Quatre années se sont donc écoulées depuis un "Catacombs Of The Black Vatican", en demi-teinte, qui confirmait bien malgré lui que le jeu du bonhomme n'est jamais aussi excitant que lorsqu'il est (bien) accompagné par le chanteur du Sab'. Guitariste brillant mais parfois outrancier, Zakk a besoin d'être tenu en laisse, condition pour qu'il donne toute la mesure d'un talent aussi généreux que bourru.
Or, contre toute attente, ce dixième album studio dévoile un musicien plus posé, moins impétueux. S'il n'en fait toujours pas moins preuve de cette sauvage logorrhée guitaristique dont il a le secret, il semble s'être (enfin) assagi. La qualité de cette nouvelle poignée de chansons s'en ressent. Variées et nerveuses, celles-ci brillent de mille feux, certes riches en gras mais sans rien à jeter dedans. Secondé par le bassiste John DeServio, le batteur Jeff Fabb et Dario Lorina à la guitare rythmique, l'Américain surprend surtout par les nuances dont se pare sa performance et ce, à tous les postes qu'il occupe.
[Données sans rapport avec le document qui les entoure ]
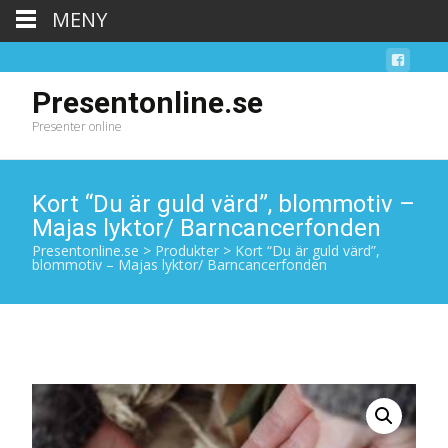
MENY
Presentonline.se
Presenter online
Kort “Du är guld värd”, blommotiv –
Majas lyktor/ Barncancerfonden
Presentonline.se
>
Produkter
>
Kort “Du är guld värd”,
blommotiv – Majas lyktor/ Barncancerfonden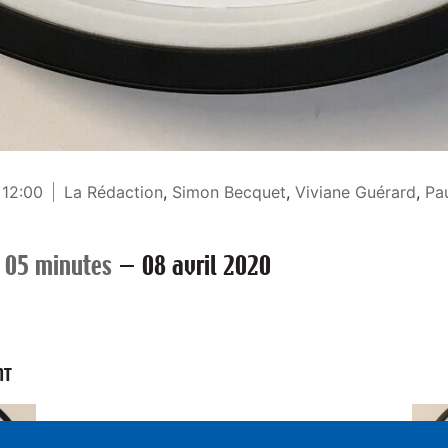
 12:00
La Rédaction
,
Simon Becquet
,
Viviane Guérard
,
Pa
 05 minutes
—
08 avril 2020
NT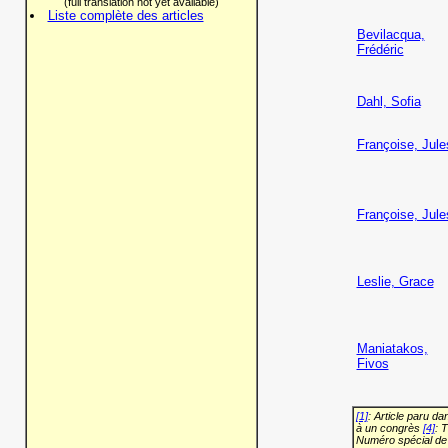
(full translation not yet available)
Liste complète des articles
Bevilacqua,
Frédéric
Dahl, Sofia
Françoise, Jule
Françoise, Jule
Leslie, Grace
Maniatakos,
Fivos
[1]
: Article paru d
à un congrès
[4]
: 
Numéro spécial de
Armé de sa fameuse Gibson Bullseye, il offre une palette allant du gros heavy qui tache ('Room Of Nightmares', 'Illusions Of Peace') au rock sudiste gorgé d'émotions ('Nothing Left To Say'), du blues imbibé de Jack Daniels ('The Only Words') au hard rock le plus flamboyant ('Disbelief'). Puissantes et vivifiantes, ses saillies sont un régal pour les cages à miel et devraient donner le gourdin aux astiqueurs de manche. Plus étonnant encore est son chant. Si l'ombre de son mentor recouvre souvent ses lignes vocales ('Trampled Down'), sa voix se fait plus profonde, plus veloutée lorsqu'elle se fond dans le décor tranquille de ballades et mid-tempos pleins de feeling, à l'image de 'The Day That Heaven Had Gone Away' qui le voit roucouler comme un bluesman.
Par rapport à ses récents aînés, "Grimmest Hits" tire sa force à la fois dans sa façon d'assumer l'héritage sabbathien ('All That Once Shine') tout en soulignant les émotions et les atmosphères de compositions qui ont du corps. Ce faisant, cet opus possède ce qui faisait défaut à "Catacombs Of The Black Vatican" notamment, c'est-à-dire ce qu'on appelle une âme. S'il n'a plus rien à prouver, Zakk Wylde témoigne qu'il a encore des choses à dire avec un Black Label Society dont cet opus est un des plus jouissifs enfantés depuis (très) longtemps.